In the above test example, a tensile force is applied to the material to be bent. However, even if a compressive force is applied, the ellipticity of the material to be bent can be suppressed as compared with a case where no tensile or compressive force is applied. It is possible to reduce the thickness reduction outside the bending.

[0047]

As is apparent from the above description, the bending apparatus for a tube rod according to the present invention does not use a bending die, but can change the bending radius and the bending angle by changing the turning radius and the turning angle of the swing arm. Because it is a universal type that can be adjusted to a wide range, the equipment is remarkably cheaper than a mold-type device that needs to stock many bending dies. Despite being a universal type that does not use a mold, the material to be bent is clamped with a slip-free chuck, and a controlled axial stress is intentionally applied to the material being bent.
The ability, it is possible to secure a high processing accuracy comparable to mold located device. Therefore, it has been applied to the bending of high-precision multi-product pipes, such as steam generator tubes for pressurized water reactors, which used to be able to bend only with a die-forming device and required several dozen types of bending dies. Thus, a great cost reduction effect can be obtained.

[Brief description of the drawings]

FIG. 1 is a plan view showing an example of a bending device of the present invention.

FIG. 2 is a view taken along the line AA of FIG. 1;

FIG. 3 is a view taken in the direction of arrows BB in FIG. 1;

FIG. 4 is a view taken along line CC of FIG. 1;

FIG. 5 is a view taken along line DD in FIG. 1;

FIG. 6 is an enlarged view showing a groove type of a constraining roll.

FIG. 7 is a graph showing the results of investigating the effect of tensile force on ellipticality.

FIG. 8 is a stress distribution diagram for explaining the reason why tensile force and compressive force contribute to suppression of flattening.

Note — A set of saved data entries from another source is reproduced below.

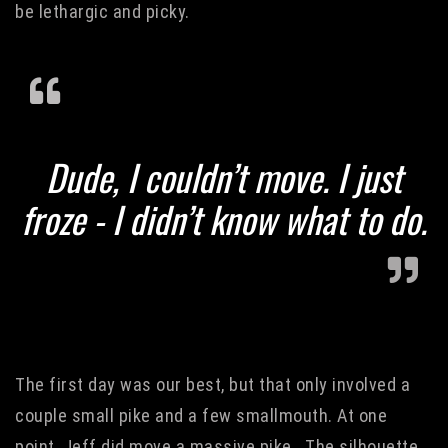
be lethargic and picky.
Dude, I couldn’t move. I just
froze - I didn’t know what to do.
The first day was our best, but that only involved a
couple small pike and a few smallmouth. At one
point, Jeff did move a massive pike. The silhouette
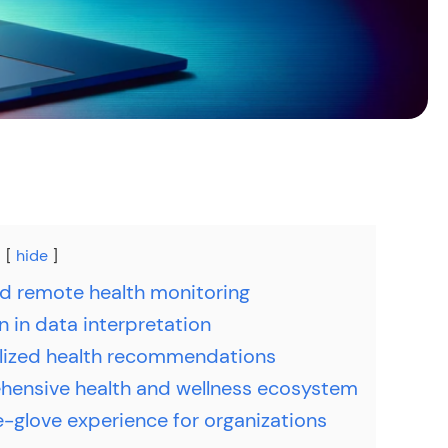
hide
 remote health monitoring
n in data interpretation
lized health recommendations
ensive health and wellness ecosystem
-glove experience for organizations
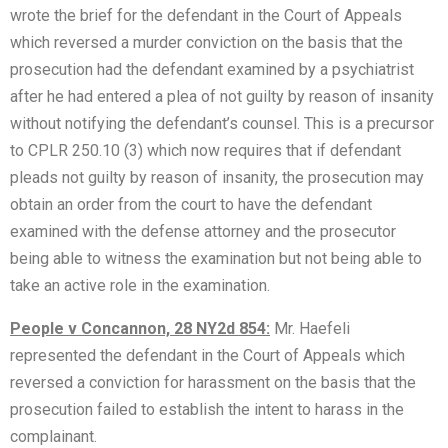
wrote the brief for the defendant in the Court of Appeals
which reversed a murder conviction on the basis that the
prosecution had the defendant examined by a psychiatrist
after he had entered a plea of not guilty by reason of insanity
without notifying the defendant’s counsel. This is a precursor
to CPLR 250.10 (3) which now requires that if defendant
pleads not guilty by reason of insanity, the prosecution may
obtain an order from the court to have the defendant
examined with the defense attorney and the prosecutor
being able to witness the examination but not being able to
take an active role in the examination.
People v Concannon, 28 NY2d 854:
Mr. Haefeli
represented the defendant in the Court of Appeals which
reversed a conviction for harassment on the basis that the
prosecution failed to establish the intent to harass in the
complainant.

FIG. 9 is an explanatory view of a bending process in a conventional dieless apparatus.

[Explanation of symbols]

 DESCRIPTION OF SYMBOLS 1 Rotating arm 2 Rotary table 4 Reduction gear 5 Motor 7 Slide base 8 Fixed base 13 Chuck 14 Inner constraining roll 15, 16 Outer constraining roll 17 Carriage 18 Linear way 19 Feed shaft 20 Motor

Claims (1)

(57) [Claims] 1. A tube rod is bent without using a bending die.
A bending device for bending a tube rod material , wherein the material to be bent is clamped by a chuck provided at a distal end side of a rotating shaft, and is forced at a predetermined speed around the rotating shaft.
Bending to be bent material by being rotated drive
At the same time , the rotating shaft is bent to change the bending radius.
Line perpendicular to the path line where the material to be bent is placed
Move up to change the distance from the rotation axis to the clamp.
A turning arm to be bent, which is positioned inside the material to be bent to be bent by the turning arm, supports the material to be bent, has a hole shape corresponding to the outer surface shape on the outer peripheral surface, and the rotation center is located on the line. Inside
And constraining rolls, positioned outside of the bending member is bent by the turning arm
To support the material to be bent in the pass line,
Outer Constraint with Hole on Outer Peripheral Surface Corresponding to External Shape
The roll and the rear end of the material to be bent disposed in the pass line are clamped, and the material to be bent is translated in the direction in which the material to be bent moves along the path line during bending, and the translation drive speed is rotated.
A carriage that applies controlled axial tension or compression to the material being bent by being controlled with respect to the rotational drive speed of the rotating arm. apparatus.